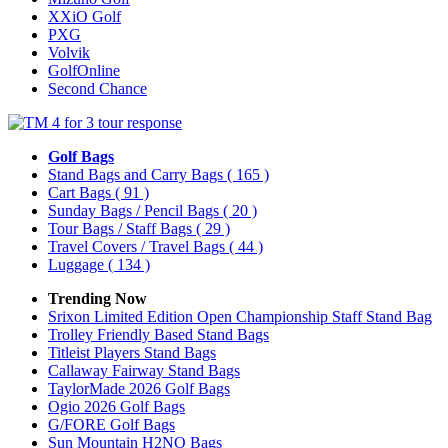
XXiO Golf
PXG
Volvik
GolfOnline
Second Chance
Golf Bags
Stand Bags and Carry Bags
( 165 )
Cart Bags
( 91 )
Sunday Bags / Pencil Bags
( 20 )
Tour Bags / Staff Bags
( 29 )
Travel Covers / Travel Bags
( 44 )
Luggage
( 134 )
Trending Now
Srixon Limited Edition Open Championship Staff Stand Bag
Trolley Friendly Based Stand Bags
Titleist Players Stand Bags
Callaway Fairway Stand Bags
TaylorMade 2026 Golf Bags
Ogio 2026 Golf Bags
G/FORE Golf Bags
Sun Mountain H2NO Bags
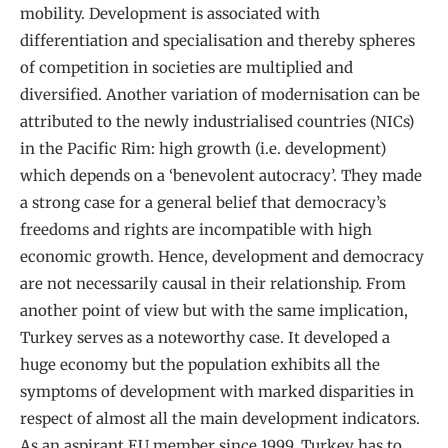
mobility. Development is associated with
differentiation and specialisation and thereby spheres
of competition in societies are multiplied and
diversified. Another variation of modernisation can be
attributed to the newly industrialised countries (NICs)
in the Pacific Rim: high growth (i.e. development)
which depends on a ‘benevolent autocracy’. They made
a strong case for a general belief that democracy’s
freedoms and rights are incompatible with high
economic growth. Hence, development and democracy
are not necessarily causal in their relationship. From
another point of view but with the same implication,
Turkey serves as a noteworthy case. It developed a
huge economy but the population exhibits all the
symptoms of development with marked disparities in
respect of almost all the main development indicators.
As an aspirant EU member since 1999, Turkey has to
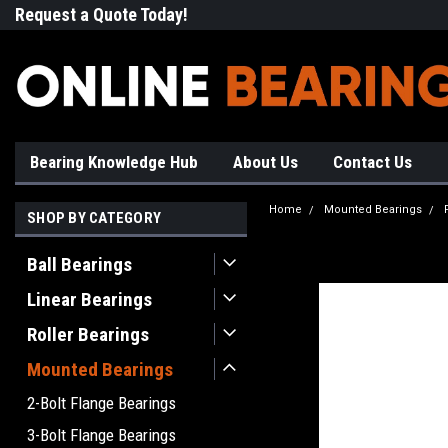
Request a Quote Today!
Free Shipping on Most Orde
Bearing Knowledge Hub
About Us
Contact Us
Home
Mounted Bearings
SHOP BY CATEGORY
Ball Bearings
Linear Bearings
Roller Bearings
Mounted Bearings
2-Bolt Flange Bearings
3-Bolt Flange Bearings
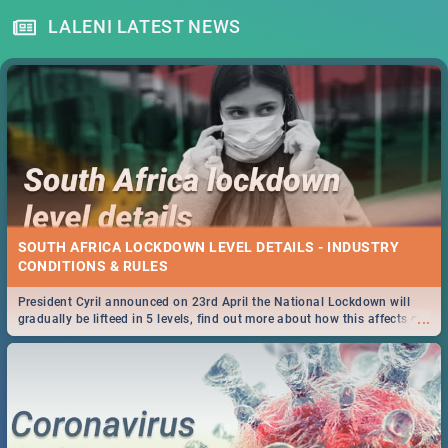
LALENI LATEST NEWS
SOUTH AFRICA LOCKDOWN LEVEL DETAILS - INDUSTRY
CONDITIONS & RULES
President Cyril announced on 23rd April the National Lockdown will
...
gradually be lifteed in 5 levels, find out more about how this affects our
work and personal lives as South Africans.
----
_What to produce_
If a line of the entries holds the word "case", copy it out.

_Result for this task_
a strong case for a general belief that democracy’s
Turkey serves as a noteworthy case. It developed a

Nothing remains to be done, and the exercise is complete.